Insulin and glucagon levels of umbilical cord blood in appropriate for gestational age - preterm infants with or without postnatal hypoglycemia

Jae Hyun Park; Jin Gon Bae; Shin Kim; Chun Soo Kim; Sang Lak Lee; Heung Sik Kim

doi:10.6065/apem.2016.21.2.86

Ann Pediatr Endocrinol Metab > Volume 21(2); 2016 > Article

Park, Bae, Kim, Kim, Lee, and Kim: Insulin and glucagon levels of umbilical cord blood in appropriate for gestational age - preterm infants with or without postnatal hypoglycemia

Original Article

Annals of Pediatric Endocrinology & Metabolism 2016;21(2): 86-91.

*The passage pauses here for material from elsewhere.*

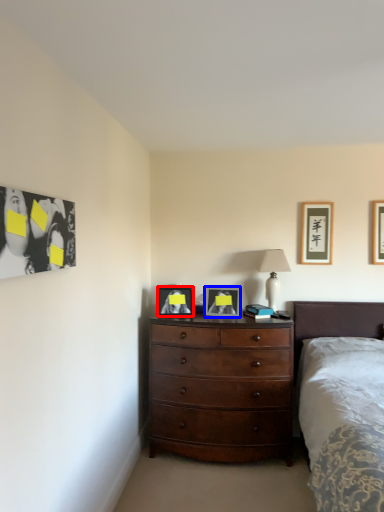 Question: Which object is closer to the camera taking this photo, picture frame (highlighted by a red box) or picture frame (highlighted by a blue box)?

Choices:
 (A) picture frame
 (B) picture frame

Answer: (B) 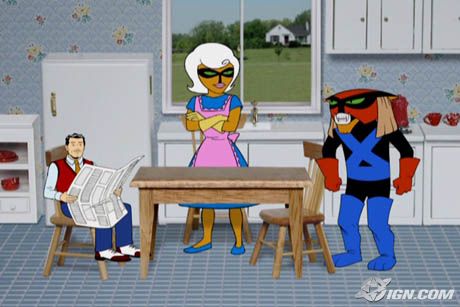 The height and width of the screenshot is (307, 460). I want to click on cabinets, so click(356, 27), click(403, 31), click(450, 26), click(438, 184), click(280, 156), click(179, 155). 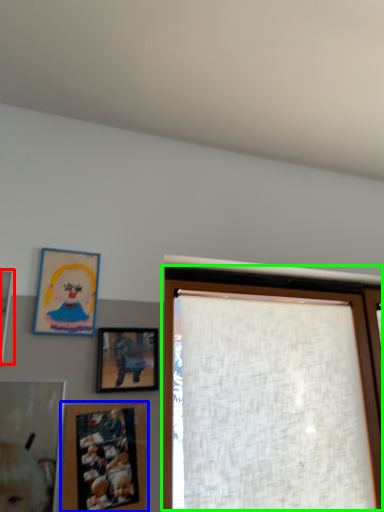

Published online: June 30, 2016

DOI: https://doi.org/10.6065/apem.2016.21.2.86

Insulin and glucagon levels of umbilical cord blood in appropriate for gestational age - preterm infants with or without postnatal hypoglycemia

Jae Hyun Park, MD¹, Jin Gon Bae, MD², Shin Kim, MD³, Chun Soo Kim, MD¹, Sang Lak Lee, MD¹, Heung Sik Kim, MD, PhD¹

Department of Pediatrics, Keimyung University Dongsan Medical Center, Keimyung University School of Medicine, Daegu, Korea.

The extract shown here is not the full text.